The stout man’s eyebrows went up. “Okay, give me the pointy hat. I’ll go sit in the corner.”
“No, no. I think you asked an interesting question,” the woman said to the stout man. “It’s something to think about. Is the bomber person trying to stop this store? Or trying to stop Pye?”
“Bomber person,” Virgil said with a smile. “You think it might be a woman?”
“Why not?” she asked. “I’ve got a degree in mechanical engineering from Purdue. I could go down in my workshop and build a bomb in about fifteen minutes, if I had the explosive.”
“Don’t let me catch you in a quarry,” Virgil said.
The stout man asked, “You take a close look at postal workers? They’re supposed to be crazier than an outhouse mouse.”
The mailman said, “That’s real funny.” And to Virgil: “What’s your profiler say about this guy? Age, socioeconomic status, all that?”

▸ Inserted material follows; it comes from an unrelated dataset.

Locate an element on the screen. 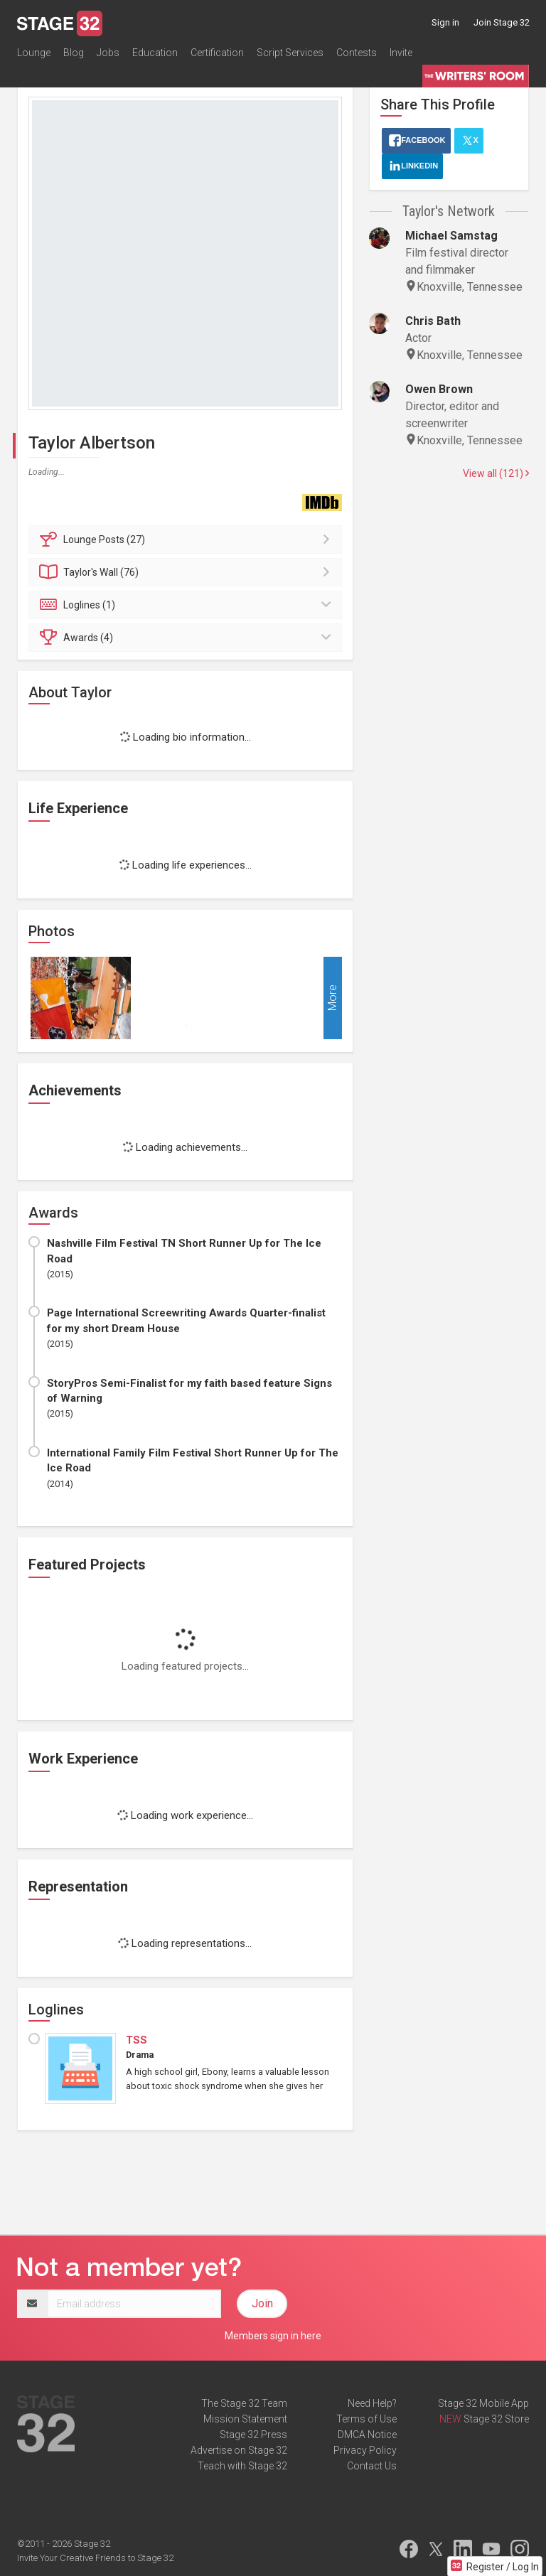 Image resolution: width=546 pixels, height=2576 pixels. Members sign in here is located at coordinates (273, 2335). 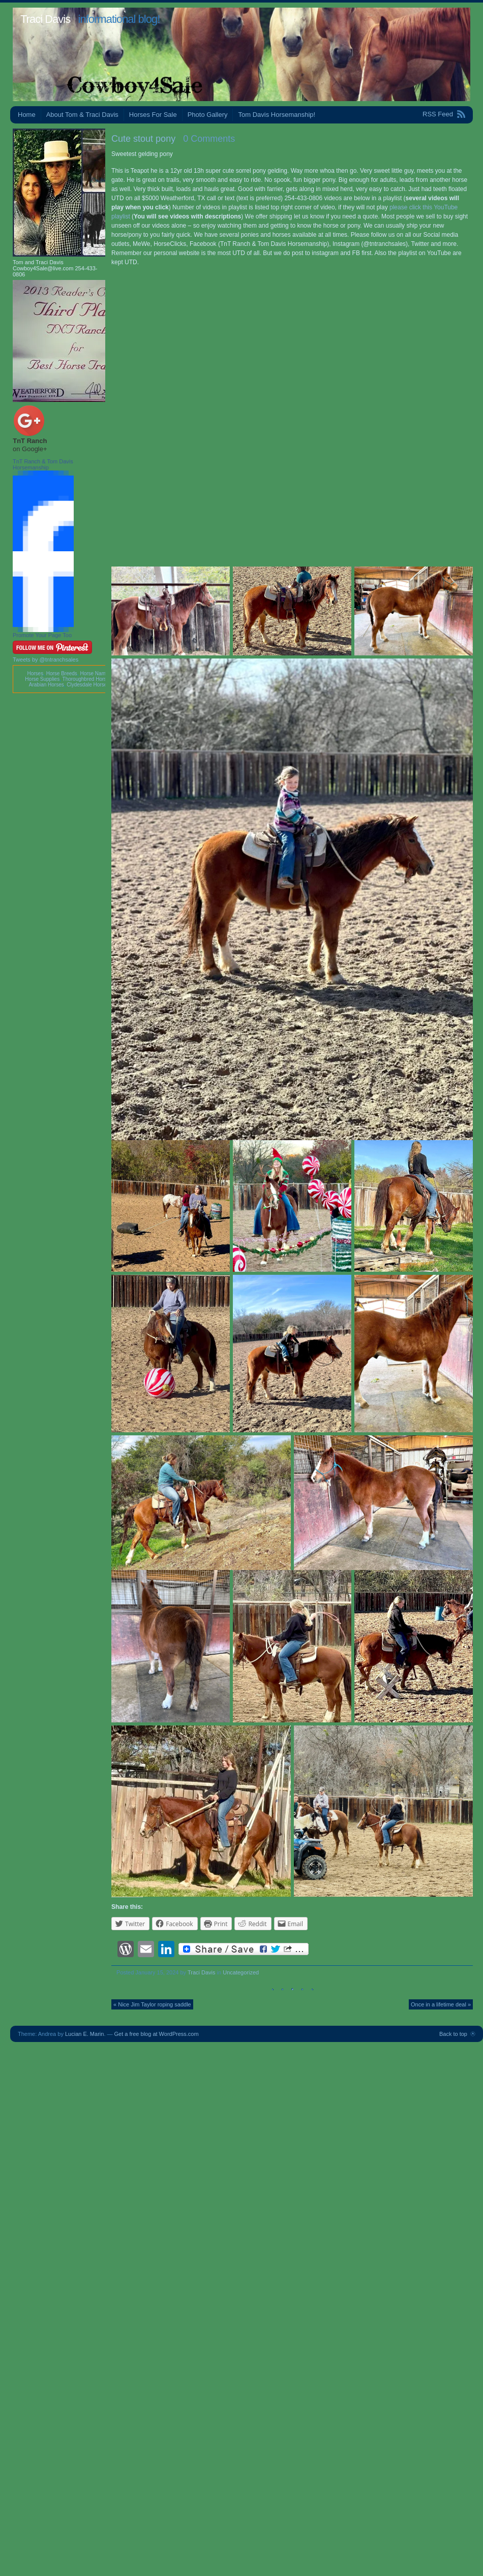 The width and height of the screenshot is (483, 2576). Describe the element at coordinates (208, 114) in the screenshot. I see `Photo Gallery` at that location.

“I wish you hadn’t asked that,” Virgil said. “We’re trying to keep that a little close to the vest, for a while.”
“Why? The bomber knows who he is, so it won’t be anything new to him,” the mailman said. “If you put out a profile, maybe you’d get some ideas fr
om the people who live here.”
“I’ll think about that,” Virgil said. He nodded at the three of them, and drifted away, looking at the crowd, and eventually made his way back through the crime-scene tape to Barlow.
“LISTEN,” VIRGIL SAID. “You got a profiler I could talk to? Somebody who could give me some idea of what I might be looking for? Age, socioeconomic status, and all that?”

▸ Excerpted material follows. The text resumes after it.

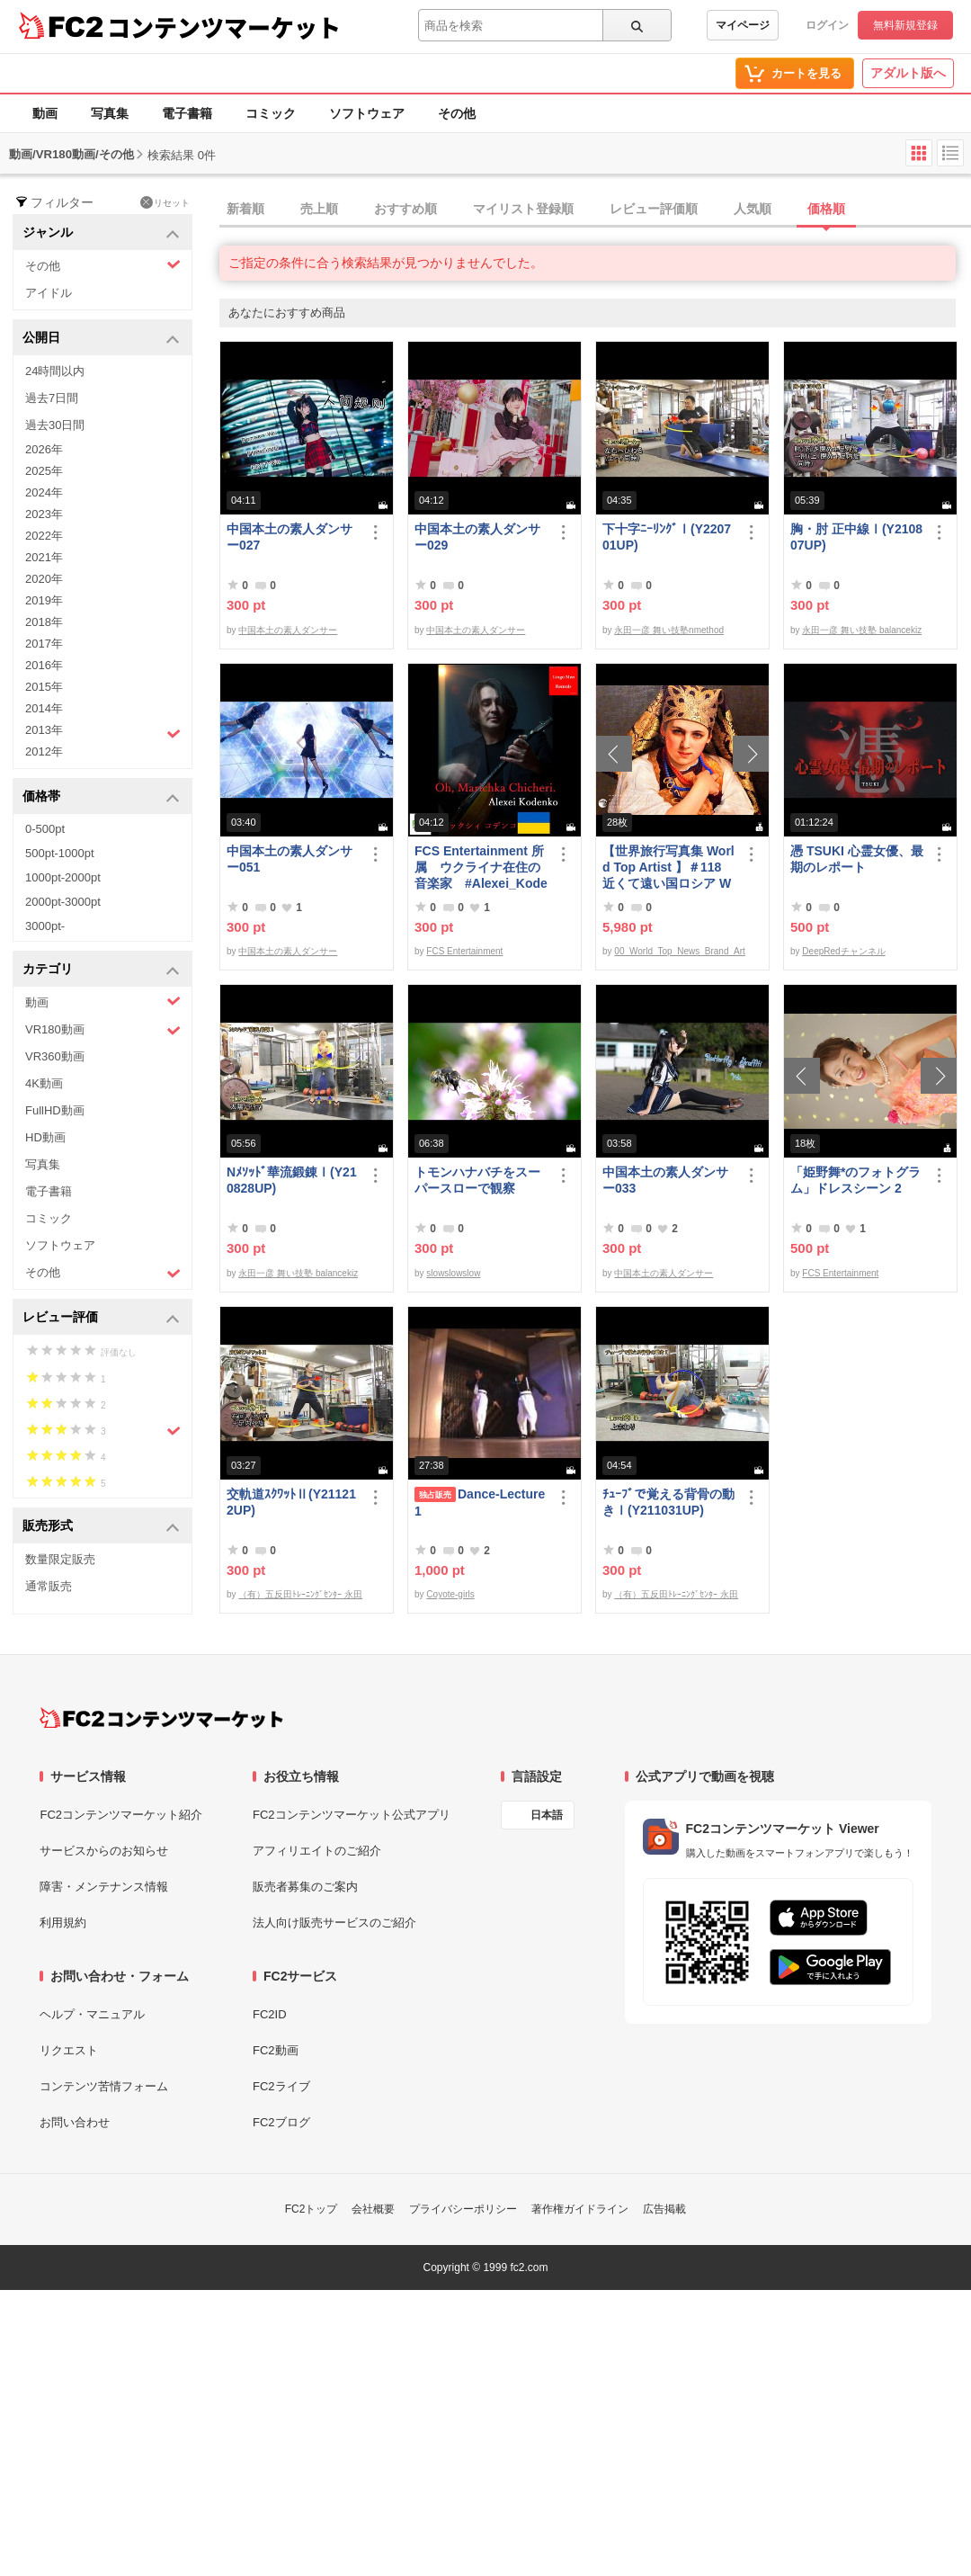 The height and width of the screenshot is (2576, 971). Describe the element at coordinates (665, 1180) in the screenshot. I see `中国本土の素人ダンサー033` at that location.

Barlow shook his head. “We don’t do that so much. We found out most profiles are ninety percent bullshit. If you just look at what this guy’s done, and where he’s done it, you’ll get a better idea than anything you’ll get from some shrink.”
“Really?”
“Really,” Barlow said.
“Okay. Then I’m gonna take off, I got more people to talk to,” Virgil said. “Call me if you find anything.”
“Will do,” Barlow said.
VIRGIL STOPPED AT A SUPERAMERICA, bought the Star Tribune, the Butternut Falls Clarion Call, and a Diet Coke, then sat in the convenience store parking lot and read the papers’ stories on the store bombing. Pye had announced a two-million-dollar gift to the dead man’s family, more money to the injured man, and reiterated his million-dollar reward for information leading to the arrest and conviction of the bomber. Virgil was identified as “one of the BCA’s top investigators.”

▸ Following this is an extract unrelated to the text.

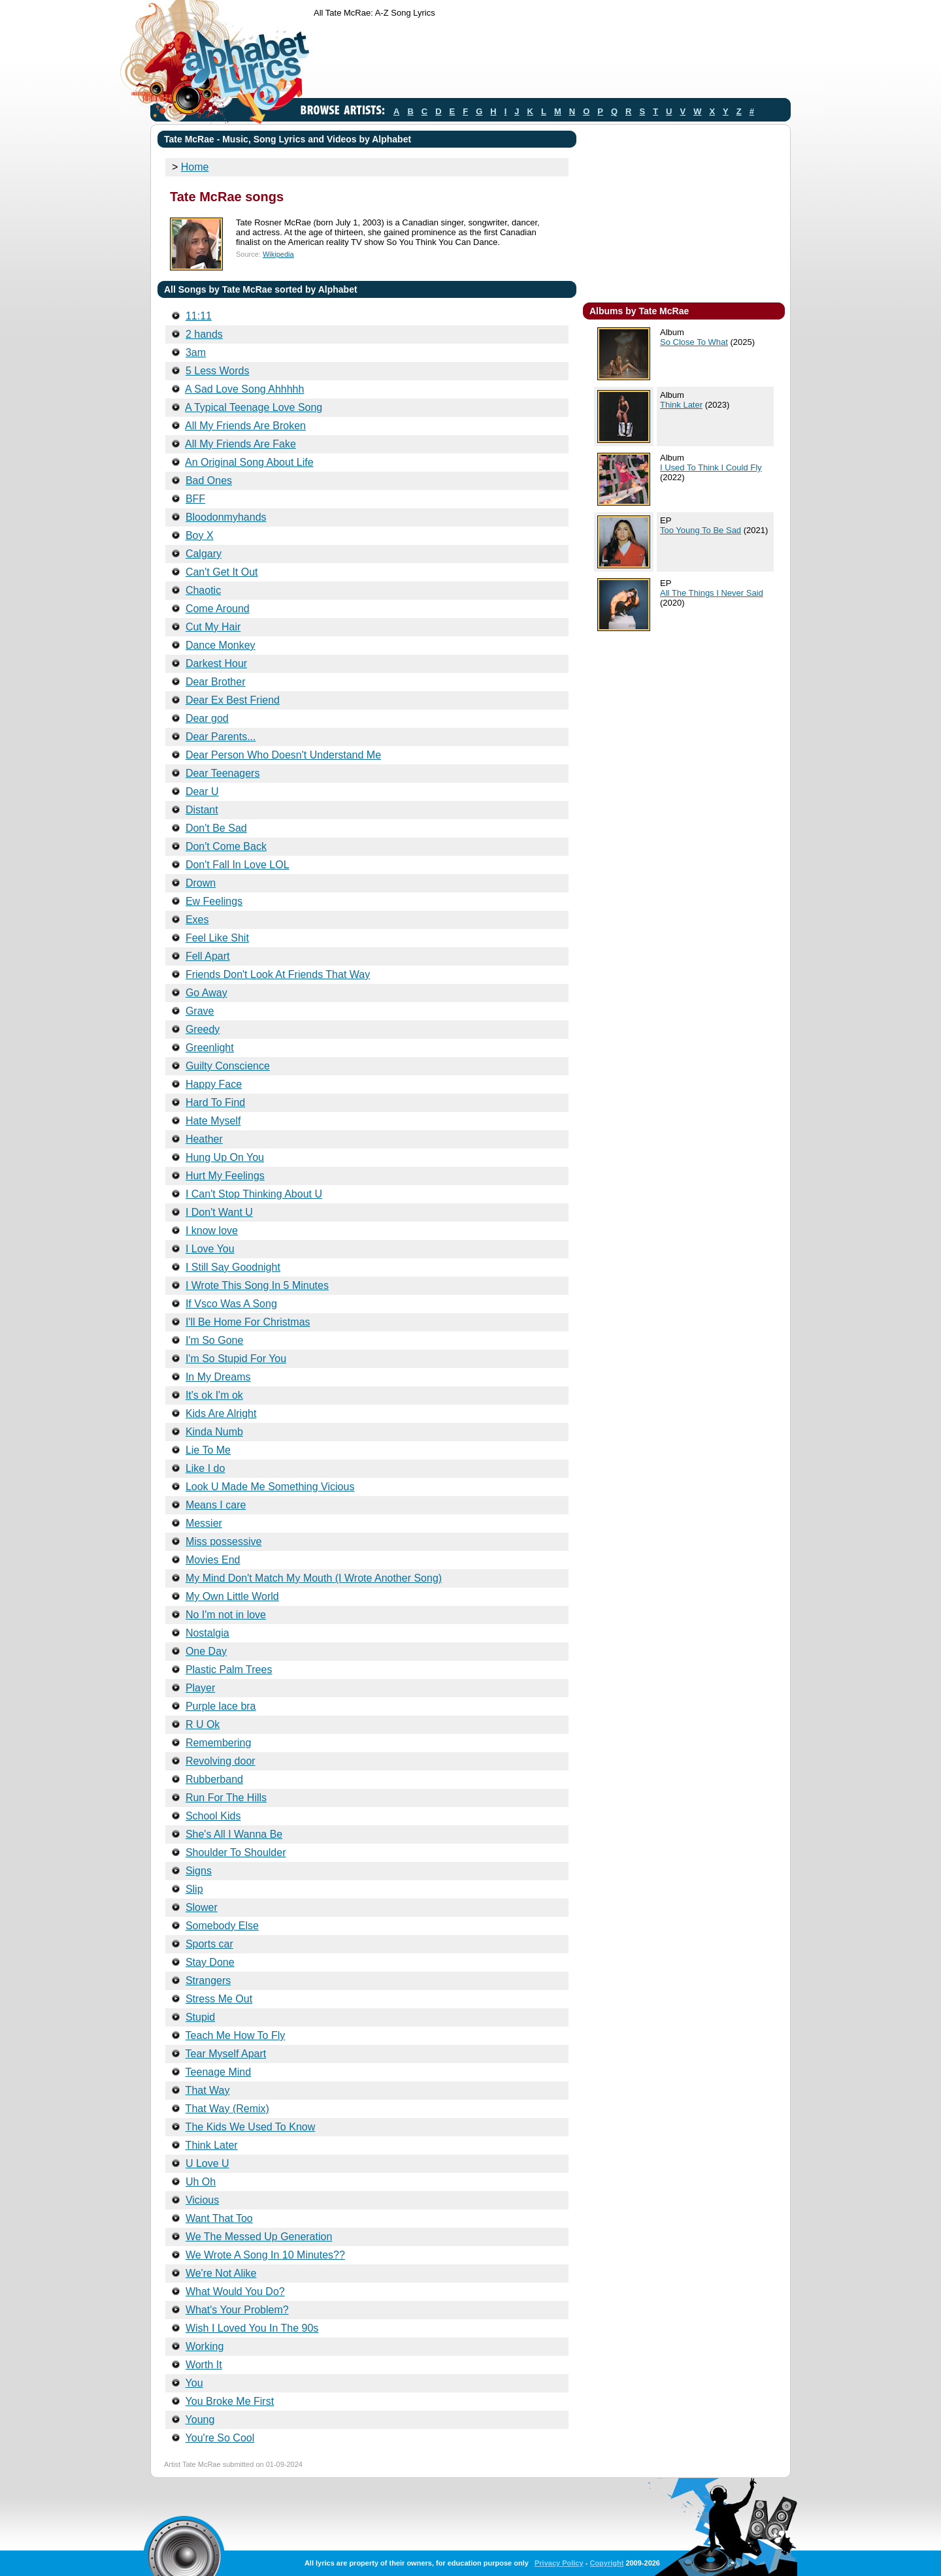  I want to click on You Broke Me First, so click(230, 2401).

Virgil was uncertain how the reward would work. If he (Virgil) spoke to two hundred people in town, and from among that information fished out the strands of an identification, would all two hundred of them wind up suing Pye—or somebody—for a piece of the million-dollar action? Seemed like a truck load of trouble coming down the road.
But, that was Pye’s problem.
HE TOSSED THE PAPERS over the seat and into the back, and took another hit on the Diet Coke. The Purdue engineer woman had given him an idea. The bomber should have a workshop of some kind, shouldn’t he?